◆ **Your assignment**: The string "excel" may appear in lines of the data; report how many lines contain it, with no other output.

◆ **Source data**:
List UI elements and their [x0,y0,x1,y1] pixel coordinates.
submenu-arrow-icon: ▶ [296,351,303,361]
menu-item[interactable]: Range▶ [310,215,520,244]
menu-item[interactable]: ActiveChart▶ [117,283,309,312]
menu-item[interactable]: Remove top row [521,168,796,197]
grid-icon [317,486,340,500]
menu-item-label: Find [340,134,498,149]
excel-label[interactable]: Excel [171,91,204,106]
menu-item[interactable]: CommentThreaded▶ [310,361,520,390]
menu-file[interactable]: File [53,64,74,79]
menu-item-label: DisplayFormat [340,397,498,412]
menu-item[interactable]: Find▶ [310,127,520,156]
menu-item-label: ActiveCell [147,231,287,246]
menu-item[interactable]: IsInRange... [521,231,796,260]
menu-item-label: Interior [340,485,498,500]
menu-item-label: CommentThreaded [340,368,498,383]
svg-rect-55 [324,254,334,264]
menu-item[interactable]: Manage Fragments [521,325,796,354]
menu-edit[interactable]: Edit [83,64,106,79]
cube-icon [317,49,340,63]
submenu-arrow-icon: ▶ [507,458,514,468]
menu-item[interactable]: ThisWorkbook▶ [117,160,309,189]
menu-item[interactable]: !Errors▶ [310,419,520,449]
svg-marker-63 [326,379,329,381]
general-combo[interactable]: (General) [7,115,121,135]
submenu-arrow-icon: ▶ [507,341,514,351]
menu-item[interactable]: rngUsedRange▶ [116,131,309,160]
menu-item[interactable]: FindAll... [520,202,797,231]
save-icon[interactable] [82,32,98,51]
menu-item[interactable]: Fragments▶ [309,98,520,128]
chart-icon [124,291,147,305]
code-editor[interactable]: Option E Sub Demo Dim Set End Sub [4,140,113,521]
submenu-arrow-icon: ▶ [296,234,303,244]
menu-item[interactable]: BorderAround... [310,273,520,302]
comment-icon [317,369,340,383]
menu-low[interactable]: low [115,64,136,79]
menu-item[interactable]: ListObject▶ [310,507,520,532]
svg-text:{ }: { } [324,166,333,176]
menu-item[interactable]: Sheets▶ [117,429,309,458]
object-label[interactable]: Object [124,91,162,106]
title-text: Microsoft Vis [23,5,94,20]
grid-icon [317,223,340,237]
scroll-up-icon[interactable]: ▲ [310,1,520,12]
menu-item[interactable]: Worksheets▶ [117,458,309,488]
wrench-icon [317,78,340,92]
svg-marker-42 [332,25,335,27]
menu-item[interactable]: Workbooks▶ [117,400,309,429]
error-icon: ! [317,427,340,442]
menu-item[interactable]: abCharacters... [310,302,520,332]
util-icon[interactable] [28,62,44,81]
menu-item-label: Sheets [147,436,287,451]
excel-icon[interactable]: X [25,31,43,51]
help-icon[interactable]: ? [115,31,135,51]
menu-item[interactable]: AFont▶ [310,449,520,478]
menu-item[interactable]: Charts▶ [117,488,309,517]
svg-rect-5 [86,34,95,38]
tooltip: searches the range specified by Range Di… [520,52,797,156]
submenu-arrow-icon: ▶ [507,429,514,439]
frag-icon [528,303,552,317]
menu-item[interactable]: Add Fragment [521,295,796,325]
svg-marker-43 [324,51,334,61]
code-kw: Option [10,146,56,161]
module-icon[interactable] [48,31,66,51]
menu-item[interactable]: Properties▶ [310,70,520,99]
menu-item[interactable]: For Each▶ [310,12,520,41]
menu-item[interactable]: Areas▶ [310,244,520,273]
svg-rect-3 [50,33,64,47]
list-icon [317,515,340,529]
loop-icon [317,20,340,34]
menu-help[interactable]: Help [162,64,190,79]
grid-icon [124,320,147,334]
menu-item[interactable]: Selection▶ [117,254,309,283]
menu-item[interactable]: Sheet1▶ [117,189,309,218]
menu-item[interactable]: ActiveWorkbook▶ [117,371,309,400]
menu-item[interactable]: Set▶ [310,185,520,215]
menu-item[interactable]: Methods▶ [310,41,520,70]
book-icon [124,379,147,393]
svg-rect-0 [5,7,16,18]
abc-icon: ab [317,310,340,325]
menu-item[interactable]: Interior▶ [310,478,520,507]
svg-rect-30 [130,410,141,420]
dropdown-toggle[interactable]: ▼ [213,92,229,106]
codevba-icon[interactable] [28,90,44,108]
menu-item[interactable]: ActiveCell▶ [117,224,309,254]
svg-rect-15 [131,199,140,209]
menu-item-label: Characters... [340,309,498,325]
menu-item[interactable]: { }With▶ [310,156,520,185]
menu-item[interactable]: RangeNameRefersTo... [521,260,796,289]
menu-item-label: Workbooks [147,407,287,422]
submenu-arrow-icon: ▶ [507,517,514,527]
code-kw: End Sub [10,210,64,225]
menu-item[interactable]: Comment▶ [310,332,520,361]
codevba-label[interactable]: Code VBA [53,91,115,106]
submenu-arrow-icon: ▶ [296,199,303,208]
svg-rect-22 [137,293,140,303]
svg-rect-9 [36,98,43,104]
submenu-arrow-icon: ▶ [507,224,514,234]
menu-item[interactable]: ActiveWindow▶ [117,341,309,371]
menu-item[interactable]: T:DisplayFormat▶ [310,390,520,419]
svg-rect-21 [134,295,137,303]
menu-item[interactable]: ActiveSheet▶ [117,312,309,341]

◆ **Written reply**: 2